Bob Purcell, a beach ambassador with the York Parks and Recreation Department, talks to sisters Laureen Hurley, left, and Lisa Sachetta at Long Sands Beach in York on Thursday. Gregory Rec/Staff Photographer

YORK — Bob Purcell emerged from the dense fog that cloaked Long Sands Beach, pulling his mask onto his face as he greeted a visitor and offered to help carry her belongings to the sand.

A few minutes later he chatted with a man from Massachusetts about the new bath house as visitors streamed by, lugging chairs and coolers and umbrellas. He headed back down the beach to make sure everyone was setting up at least 6 feet apart.

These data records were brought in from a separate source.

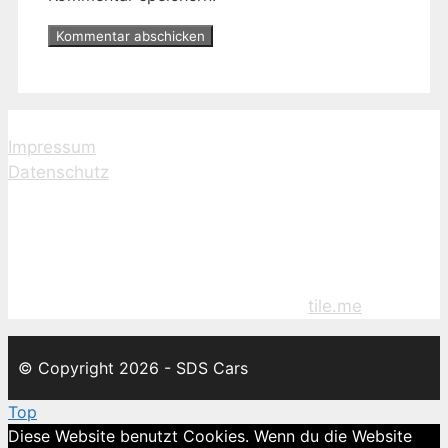
Rechtliches
Impressum
Datenschutz
SDS Cars – Kfz-Aufbereitung Stralsund
Carl-Heydemann-Ring 128
D-18437 Stralsund
Dieses Projekt wurde umgesetzt von
tile.me
.
© Copyright 2026 - SDS Cars
Top
Diese Website benutzt Cookies. Wenn du die Website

For Purcell, it was just another day at the beach. But the Cape Neddick man is one of Maine’s newest front-line workers in the fight against the coronavirus: a beach ambassador.

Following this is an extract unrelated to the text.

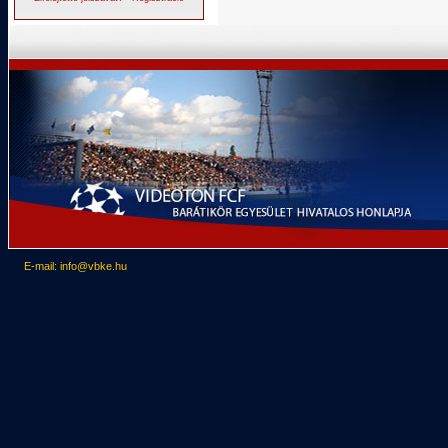
E-mail: info@vbke.hu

“With COVID-19, you see a lot of people approach the beach and wonder if it is safe,” Purcell said. “I want to make sure they feel comfortable. I’m looking to make their stay here as pleasant as possible.”

In three of southern Maine’s busiest beach towns, municipal leaders are using grants from the state to hire ambassadors to welcome visitors, remind them to practice physical distancing and wear masks, and answer questions about local regulations adopted to slow the spread of the virus.

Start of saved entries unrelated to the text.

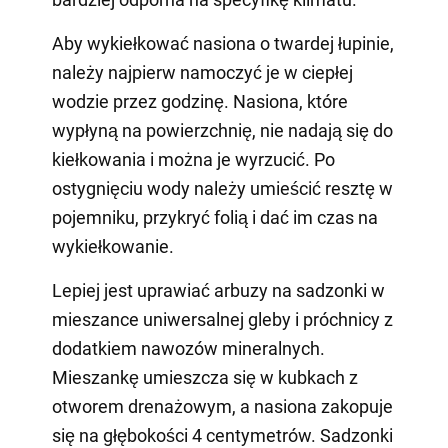
Aby wykiełkować nasiona o twardej łupinie,
należy najpierw namoczyć je w ciepłej
wodzie przez godzinę. Nasiona, które
wypłyną na powierzchnię, nie nadają się do
kiełkowania i można je wyrzucić. Po
ostygnięciu wody należy umieścić resztę w
pojemniku, przykryć folią i dać im czas na
wykiełkowanie.
Lepiej jest uprawiać arbuzy na sadzonki w
mieszance uniwersalnej gleby i próchnicy z
dodatkiem nawozów mineralnych.
Mieszankę umieszcza się w kubkach z
otworem drenażowym, a nasiona zakopuje
się na głębokości 4 centymetrów. Sadzonki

“It makes sense to bring these people on to address these issues in a friendly way. They welcome people to the beach, say we’re glad to have them here, but there are rules to follow,” said Jeff Patten, director of beach operations in York, where 13 community ambassadors are working at the beaches and Mount Agamenticus.


The Mills administration recently awarded nearly $9 million in grants to 100 towns and cities under the Keep Maine Healthy Plan. The federal funding reimburses municipalities for costs associated with enforcement and education, such as staff time paid to a code enforcement officer, local health officer or other government employee charged with educating local businesses on best health practices.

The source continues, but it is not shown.